How do we reckon with this river? Like any river, it can get dangerous. Like any river, it will threaten to flood you out in springtimes. And not all parts of it fog up. It’s here and there that fog rises, which is true of most rivers.
But it sings to us, sometimes, and it makes our livings. And we somehow love it while knowing that it doesn’t give a damn. It’s just a river. If only the thing didn’t sometimes take from us . . .
Whispers sounded through the rain of fog, and a whisper sounded beside me. “I needed to keep my girl.” Annie stopped and waited, listening to what started as an echo, became a murmur, then grew to a low roar like animals snarling over kill . . . the sound of a distant mob. The sound rose, wavered, was swallowed by mist. Annie’s voice rose. “Keep my girl, I summon . . . summon.”
And, as if attentive to her voice, the apparition drifted to us; spectral hands seemed clasped in prayer. It shimmered out of the mist, and its prayerful hands were only satiny-smooth fog. They steepled, and from within an echo lived just above a whisper. The echo sounded like the gabble of a mob.
Then, somewhere in the fog a child cried for its mother. Distant weeping and a woman’s sorrow changed to hope, midsentence . . .”Don’t move, Jennie.

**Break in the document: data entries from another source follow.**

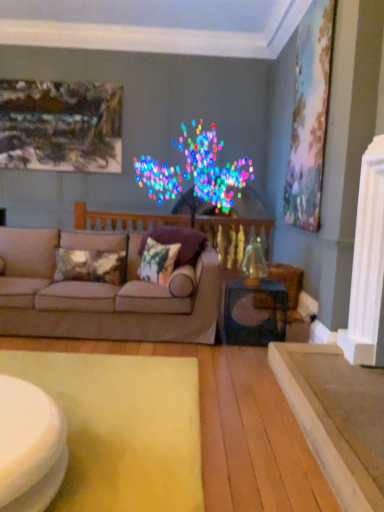 Identify the location of blank space situated above yellow felt mat at lower left (from a real-world perspective). (93, 403). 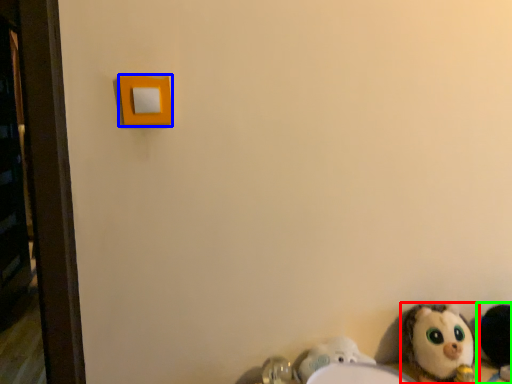 Question: Estimate the real-world distances between objects in this image. Which object is farther from toy (highlighted by a red box), light switch (highlighted by a blue box) or toy (highlighted by a green box)?

Choices:
 (A) light switch
 (B) toy

Answer: (A) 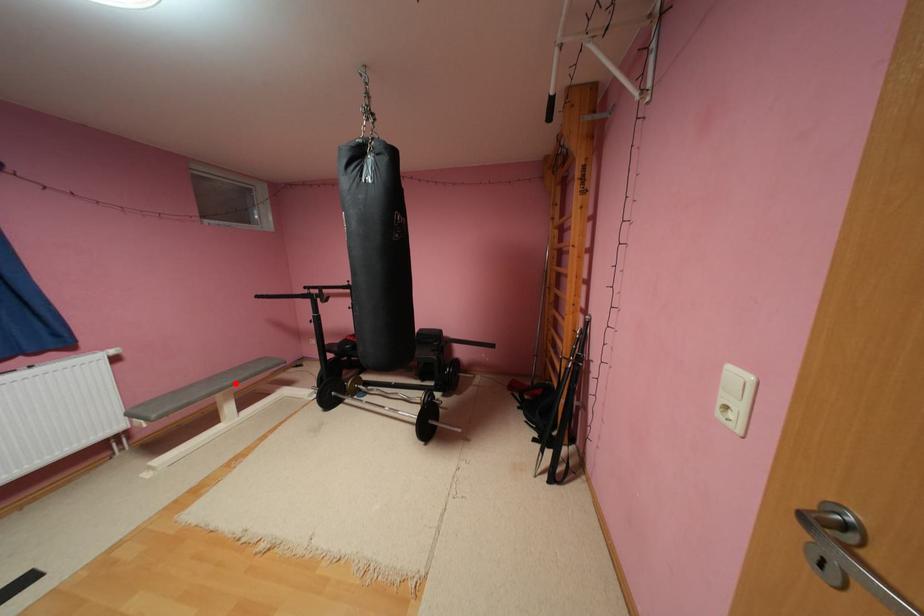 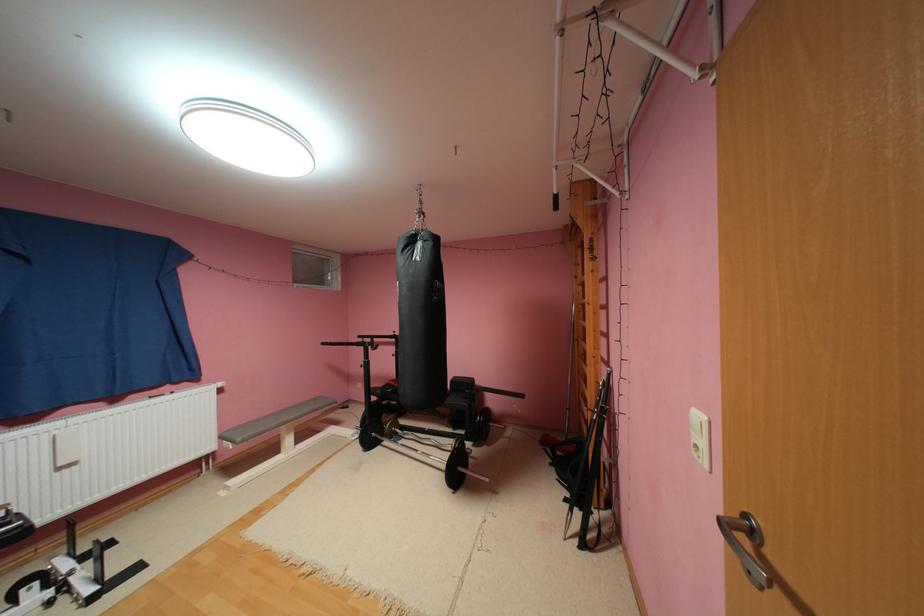 Question: I am providing you with two images of the same scene from different viewpoints. A red point is shown in image1. For the corresponding object point in image2, is it positioned nearer or farther from the camera?

Choices:
 (A) Nearer
 (B) Farther

Answer: (B) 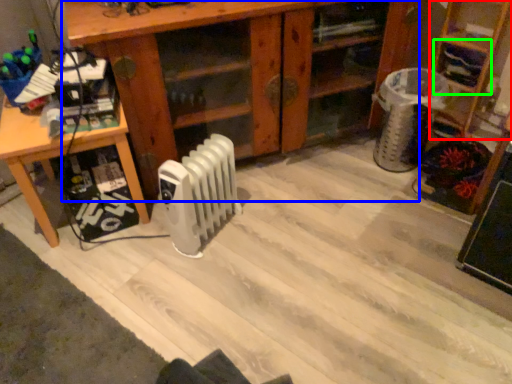 Question: Which object is the closest to the shelf (highlighted by a red box)? Choose among these: shelf (highlighted by a blue box) or shelf (highlighted by a green box).

Choices:
 (A) shelf
 (B) shelf

Answer: (B) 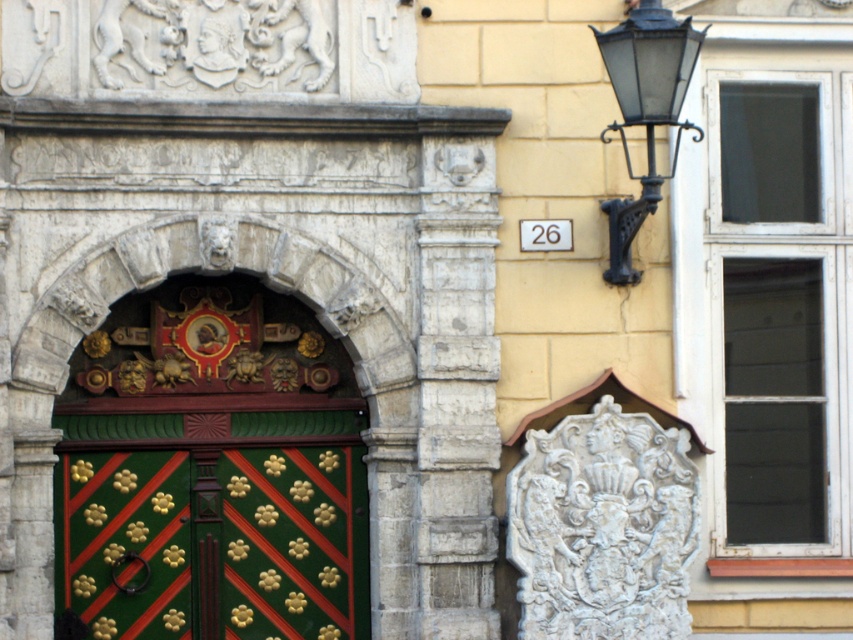 Question: Which object appears closest to the camera in this image?

Choices:
 (A) black wrought iron streetlamp at upper right
 (B) green painted wood door at center

Answer: (A)

Question: Which point is farther from the camera taking this photo?

Choices:
 (A) (228, 577)
 (B) (668, 84)

Answer: (A)

Question: Is green painted wood door at center above black wrought iron streetlamp at upper right?

Choices:
 (A) yes
 (B) no

Answer: (B)

Question: Which object is farther from the camera taking this photo?

Choices:
 (A) green painted wood door at center
 (B) black wrought iron streetlamp at upper right

Answer: (A)

Question: Can you confirm if green painted wood door at center is positioned to the right of black wrought iron streetlamp at upper right?

Choices:
 (A) yes
 (B) no

Answer: (B)

Question: Is green painted wood door at center thinner than black wrought iron streetlamp at upper right?

Choices:
 (A) yes
 (B) no

Answer: (B)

Keep talking and Mommie will come to you,” sounded near to hand. I remembered how the river had taken a woman not yet a year ago, a woman looking for a child named Jennie, the child later found wandering the center of the fog-bound road.

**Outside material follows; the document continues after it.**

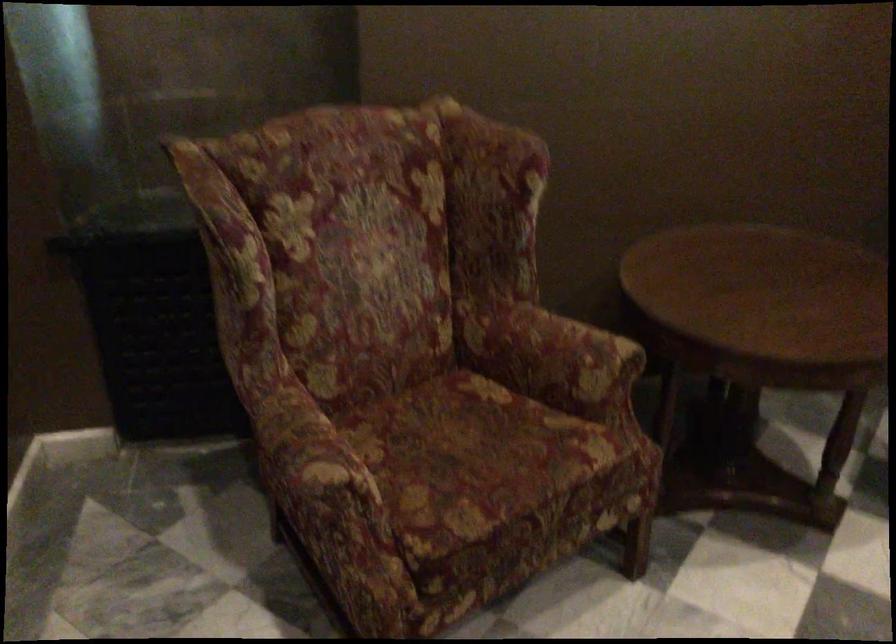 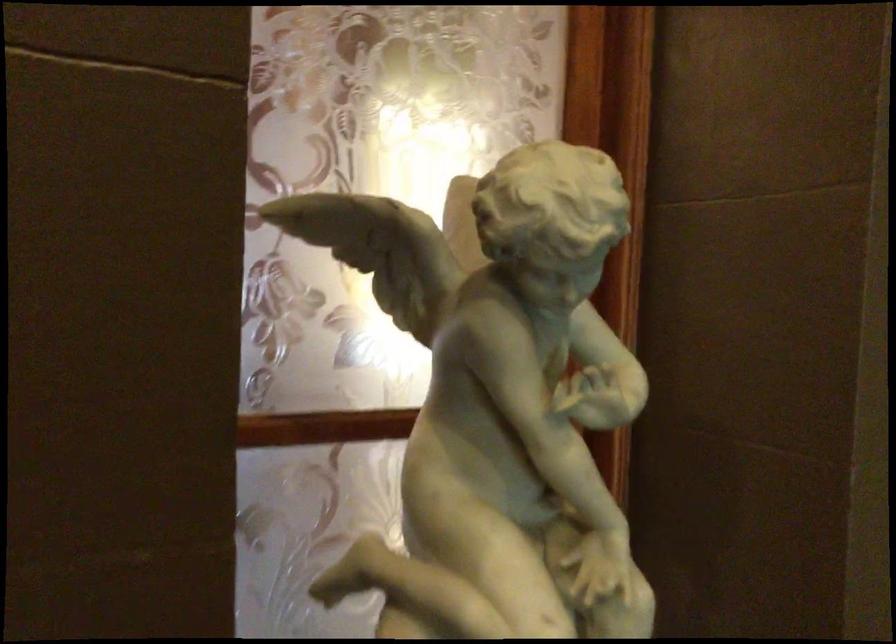 Question: The camera is either moving clockwise (left) or counter-clockwise (right) around the object. The first image is from the beginning of the video and the second image is from the end. Is the camera moving left or right when shooting the video?

Choices:
 (A) Left
 (B) Right

Answer: (B)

The apparition paused for the length of a long second, gave a stiff little bow, then drifted in the direction of the river. From far off, the mob-sound still rolled, then went quiet. We heard nothing but the soft fall of fog.
“There’s some who ain’t happy except when they’re takin’.” Annie’s voice, a touch hysterical, followed the apparition. “So don’t be happy. I got what you took, ‘cause your ‘took’ didn’t hold up.”
“It didn’t have crooked arms.” I whispered as much to myself as to Annie. “Professor had crooked arms.”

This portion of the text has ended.